I wish I knew the importance of loving myself

This February, in recognition of Teen Dating Violence Awareness Month, we launched the I Wish I Had Known awareness and prevention campaign. We invited adults to reflect on what they wish they had learned about relationships when they were younger and how that knowledge might have altered their lives.

graphic that reads: love your self

The poem submitted by “Healthy Communicator” beautifully underscores how essential it is for teens to know themselves, their values, their needs, and their boundaries, before they begin dating. Popular media often tells us that love should be all-consuming or self-sacrificing, but we know a different truth. Healthy dating relationships are built on mutual respect, clear boundaries, kindness, and equity. In healthy relationships, both partners support one another’s growth, self-esteem, and overall well-being.

At Take Back the Halls, we empower students to define for themselves what they want and deserve in a dating relationship. We guide them in identifying their boundaries and practicing how to communicate them with confidence and care.
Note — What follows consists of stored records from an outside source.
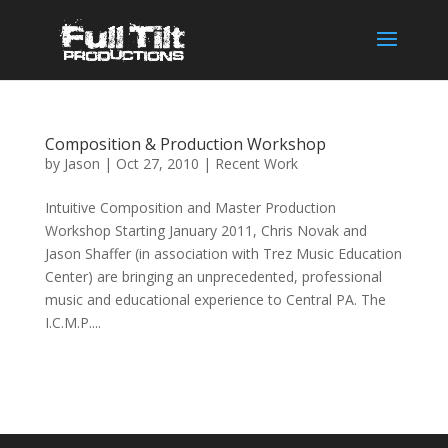
Composition & Production Workshop
by
Jason
|
Oct 27, 2010
|
Recent Work
Intuitive Composition and Master Production
Workshop Starting January 2011, Chris Novak and
Jason Shaffer (in association with Trez Music Education
Center) are bringing an unprecedented, professional
music and educational experience to Central PA. The
I.C.M.P....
Just as importantly, we help young people recognize the signs of both healthy and unhealthy relationships so they can make informed, empowered choices now and in the future.

I wish I had known the importance of loving myself 

Submitted by “Healthy Communicator”

 

i wish they told me how to…

 

i wish they told me how to hold my own heart gently,

before i handed it off like loose change in someone else’s pocket.

how to love myself loudly enough that i wouldn’t go quiet

the moment another person walked into the room.

 

i wish they told me that teenage love can feel like weather—

all thunder, no forecast—

and that you shouldn’t build a whole home

in a place you’re still learning to map.

back then, i kept pouring and pouring,

believing the hollowness inside me

was just the shape love carved out

when it settled in.

 

no one warned me that when they left,

i’d stand in the doorway of my own life

and feel like the tenant and the stranger

in the same breath.

that relearning my name would feel

like picking up a seashell on a shoreline

I didn’t recognize—

its curves still damp

from the tide of everything I’d surrendered,

its echo faint but familiar,

a reminder of who I used to be

before I diluted myself to stay.

 

i wish they told me love isn’t supposed to cost you yourself.

that the softest kind of loyalty

is the kind you offer inward first.

that you can’t bloom in someone else’s sunlight

if you never learn how to grow in your own.